The burner switched off. With his gloves, the driver began to tug at the bow plate. She kicked hard with her fins towards the sled driver, pushing away from the other diver, the regulator slipping from her mouth, leaving her tank and harness in his hands, her eyes fixed on the bow plate. He was about to let it go, let it drop to the floor. But there was no floor, just the abyss. She angled herself down and kicked hard, and caught it just as it fell from his hands, its edges still hot from the burner, cooling quickly due to the water.

It dragged her down headfirst. She was out of her harness, which meant she had no buoyancy. She was sinking fast, but dared not let it go. And she couldn’t breathe. The flimsy regulator from the small cylinder was out of reach, and if she let go of the cap with even one hand, it would slide from her grip.

The sled’s engine whined, and she hoped to God they were chasing her. She could see her dive computer. Fifty metres. Fifty-two. Fifty-four. A hand grabbed her ankle, hauling her back upwards. Fifty-six. Her lungs screamed at her to breathe. He shoved a regulator – not hers, his spare – into her mouth, and pulled her upright. But the sled got free of him, the engine still revving. It careened sideways, then slalomed into the depths, taking her return tank with it. Screwed didn’t cover it. She and the diver stared awhile, watching the sled vanish into the chasm.
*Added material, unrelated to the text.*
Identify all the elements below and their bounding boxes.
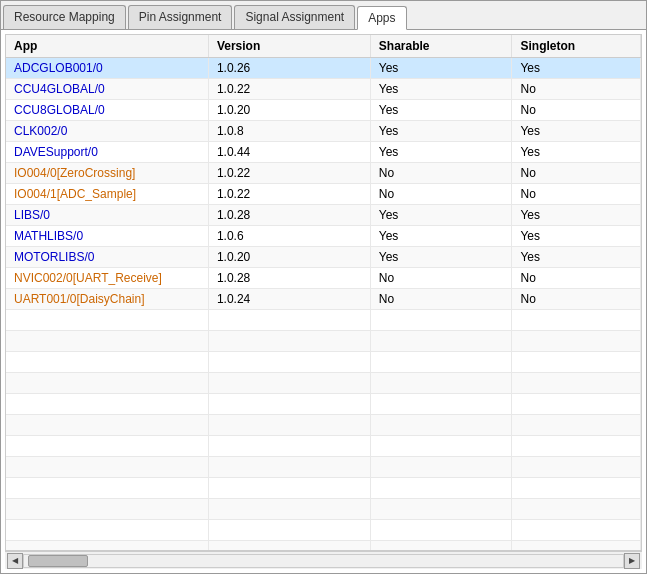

When they arrived back at the torpedo tube, she half expected the lead diver to shoot her with his spear gun, or at least give her the hardest glare he could muster. Instead, he pointed to his temple with a finger and drew a circle. Technically it meant he had narcosis – but he couldn’t have, he was on Nitrox – so it meant instead that he’d not realised the mistake he’d been about to make. The other diver who’d rescued her must have figured it out as well, because if they let the torpedo room flood when she entered, it could have sent the sub over the ledge.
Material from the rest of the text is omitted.